With over three decades of experience under her belt, Mignona Coté, Global Chief Security Officer at NetApp, discussed the so called ‘basics’ of cybersecurity to the intricacies of ransomware and AI integration.
Adapting to Threats
Coté reflected on the significant changes she has witnessed in the last 30 years. She reminded me of the growing complexity in the cybersecurity arena, where even basic principles, though still essential, are often bypassed by sophisticated threat actors. Coté reminded me that threats today are more intricate because adversaries now understand the fundamental defences businesses rely on.
“We still have phishing problems… 80% of the hackers are still getting in with bad passwords,” Coté pointed out.
She expressed a sense of frustration and responsibility for the industry’s slow adoption of fundamental practices like secure passwords and multi-factor authentication (MFA).
The Basics are Not So Basic
‘Basics’ is a term that many still find challenging to implement effectively. Coté drew a parallel to an analogy, comparing cybersecurity practices to dental hygiene—basic yet frequently neglected tasks like brushing your teeth.
Reflecting on her experienc , Coté recounted how some companies would rebuild their environments daily to ensure they were secure. This analogy extended to how businesses should approach patching and updates, pushing for automation to make it seamless and routine – just like brushing your teeth.
Automation in Security
Automation in cybersecurity is the only way forward – even if practitioners may not like the need to relinquish control and allowing automation to do the heavy lifting.

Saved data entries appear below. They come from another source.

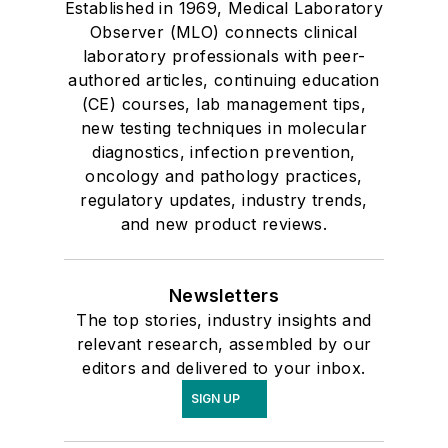
Established in 1969, Medical Laboratory
Observer (MLO) connects clinical
laboratory professionals with peer-
authored articles, continuing education
(CE) courses, lab management tips,
new testing techniques in molecular
diagnostics, infection prevention,
oncology and pathology practices,
regulatory updates, industry trends,
and new product reviews.
Newsletters
The top stories, industry insights and
relevant research, assembled by our
editors and delivered to your inbox.
SIGN UP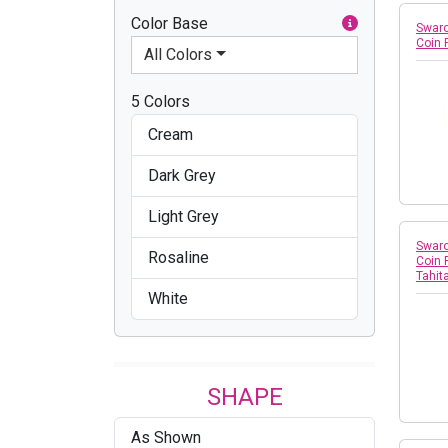
Color Base
Swaro
Coin
All Colors
5 Colors
Cream
Dark Grey
Light Grey
Swaro
Rosaline
Coin 
Tahit
White
SHAPE
As Shown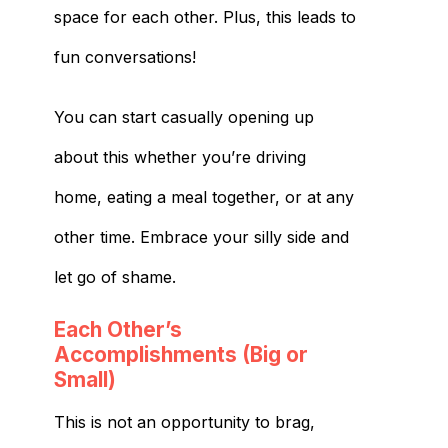
space for each other. Plus, this leads to
fun conversations!
You can start casually opening up
about this whether you’re driving
home, eating a meal together, or at any
other time. Embrace your silly side and
let go of shame.
Each Other’s
Accomplishments (Big or
Small)
This is not an opportunity to brag,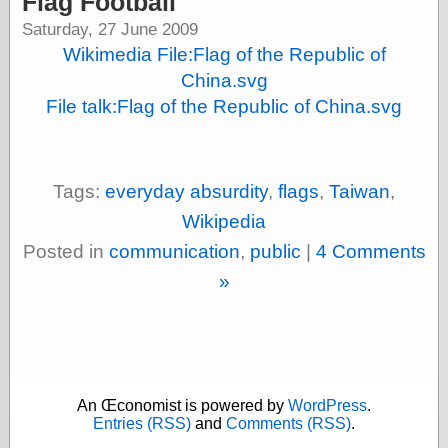
Flag Football
speaking
“0.5” when
Saturday, 27 June 2009
writing and “point
Wikimedia File:Flag of the Republic of
five” when
speaking
China.svg
“0.5” when
File talk:Flag of the Republic of China.svg
writing and “zero
point five” when
speaking
“.5” when
Tags:
everyday absurdity
,
flags
,
Taiwan
,
writing and “zero
point five” when
Wikipedia
speaking
“0⋅5” when
Posted in
communication
,
public
|
4 Comments
writing and “point
»
five” when
speaking
“0⋅5” when
writing and “zero
point five” when
speaking
“0,5” when
An Œconomist is powered by
WordPress
.
writing
Entries (RSS)
and
Comments (RSS)
.
something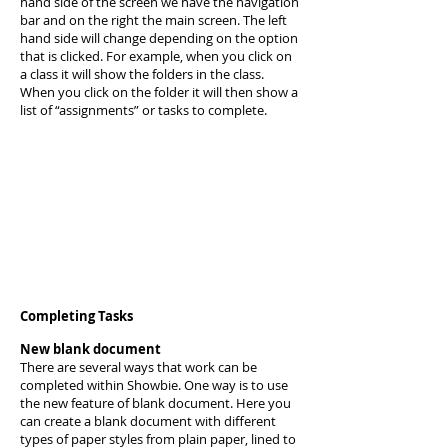
hand side of the screen we have the navigation
bar and on the right the main screen. The left
hand side will change depending on the option
that is clicked. For example, when you click on
a class it will show the folders in the class.
When you click on the folder it will then show a
list of “assignments” or tasks to complete.
Completing Tasks
New blank document
There are several ways that work can be
completed within Showbie. One way is to use
the new feature of blank document. Here you
can create a blank document with different
types of paper styles from plain paper, lined to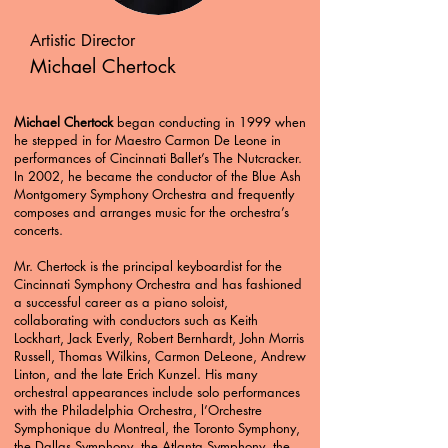
Artistic Director
Michael Chertock
Michael Chertock
began conducting in 1999 when
he stepped in for Maestro Carmon De Leone in
performances of Cincinnati Ballet’s The Nutcracker.
In 2002, he became the conductor of the Blue Ash
Montgomery Symphony Orchestra and frequently
composes and arranges music for the orchestra’s
concerts.
Mr. Chertock is the principal keyboardist for the
Cincinnati Symphony Orchestra and has fashioned
a successful career as a piano soloist,
collaborating with conductors such as Keith
Lockhart, Jack Everly, Robert Bernhardt, John Morris
Russell, Thomas Wilkins, Carmon DeLeone, Andrew
Linton, and the late Erich Kunzel. His many
orchestral appearances include solo performances
with the Philadelphia Orchestra, l’Orchestre
Symphonique du Montreal, the Toronto Symphony,
the Dallas Symphony, the Atlanta Symphony, the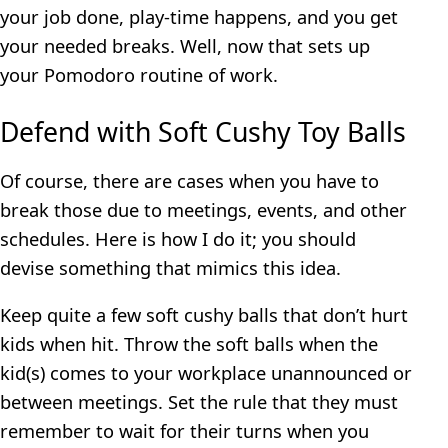
your job done, play-time happens, and you get
your needed breaks. Well, now that sets up
your Pomodoro routine of work.
Defend with Soft Cushy Toy Balls
Of course, there are cases when you have to
break those due to meetings, events, and other
schedules. Here is how I do it; you should
devise something that mimics this idea.
Keep quite a few soft cushy balls that don’t hurt
kids when hit. Throw the soft balls when the
kid(s) comes to your workplace unannounced or
between meetings. Set the rule that they must
remember to wait for their turns when you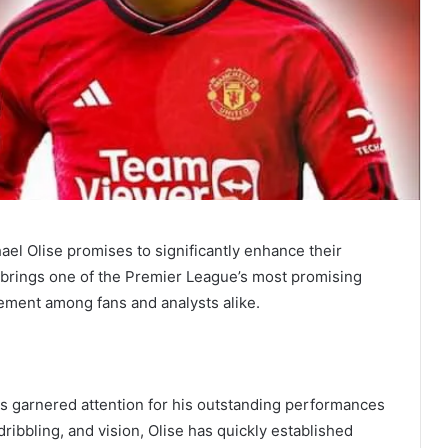
ael Olise promises to significantly enhance their
e brings one of the Premier League’s most promising
tement among fans and analysts alike.
as garnered attention for his outstanding performances
dribbling, and vision, Olise has quickly established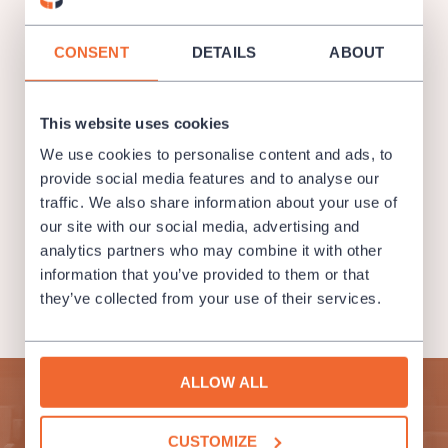
CONSENT
DETAILS
ABOUT
This website uses cookies
We use cookies to personalise content and ads, to
provide social media features and to analyse our
traffic. We also share information about your use of
our site with our social media, advertising and
analytics partners who may combine it with other
information that you’ve provided to them or that
they’ve collected from your use of their services.
ALLOW ALL
Subscribe to our newsletter and enjoy cultural life to the
fullest!
CUSTOMIZE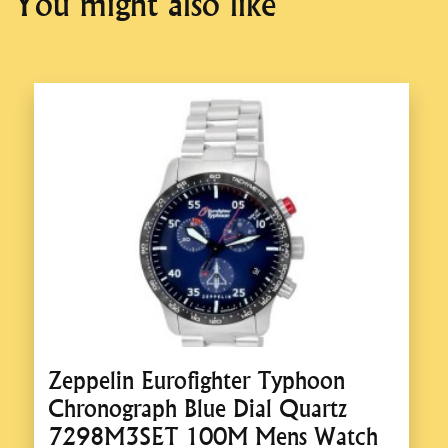
You might also like
Zeppelin Eurofighter Typhoon
Chronograph Blue Dial Quartz
7298M3SET 100M Mens Watch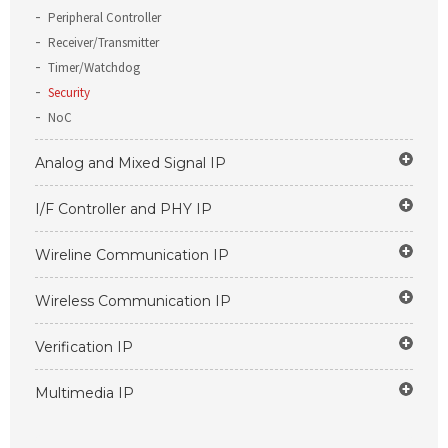
Peripheral Controller
Receiver/Transmitter
Timer/Watchdog
Security
NoC
Analog and Mixed Signal IP
I/F Controller and PHY IP
Wireline Communication IP
Wireless Communication IP
Verification IP
Multimedia IP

Coté asserted, “We’ve got to make it so you don’t have to think about it.”
She likened it to using voice commands for home automation, reminding me that the convenience of automated systems can transcend into cybersecurity practices, making life easier for security divisions.
Ransomware Defence with Intelligent Data Infrastructure
Addressing the rising concern of ransomware, Coté shared NetApp’s roadmap including their ransomware guarantee. She elaborated on the company’s approach involving Cloud Insights to detect abnormal traffic patterns and autonomous anti-ransomware mechanisms.
Coté explained, “We have an automatic image of that data taken on intervals… so that should an actual ransomware attack happen, then it’s recoverable.”
The Emotional Toll of Cyberattacks
The emotional and operational toll ransomware attacks can impose is sometimes uncounted for when it comes to cybersecurity. The Cybersecurity Executive recounted stories from industry colleagues who faced overwhelming stress and overwhelming feelings during such incidents, despite having strong business continuity planning in mind. Coté’s painted a picture of the stress that is involved, particularly for non-regulated industries that might not have as many eyeballs overlooking them.
Raising Awareness and Changing Behaviour
The on-going challenge of ensuring compliance with basic cybersecurity practices, particularly among startups and non-regulated industries. Coté walked through the need for education and scenario testing to drive home the importance of preparedness, something that is easier said than done.
“If you go through that one time of having to do something, you can’t do it, then you retain it,” she noted, stressing the value of practical lessons to foster better security habits.
AI’s Role in Enhancing Cybersecurity
AI’s potential in fine-tuning controls for better precision and efficiency, noting that it aids both detection and recovery. However, Coté also cautioned that the same advancements in AI that benefit defenders are being leveraged by attackers, which means we need to stay ahead of the curve.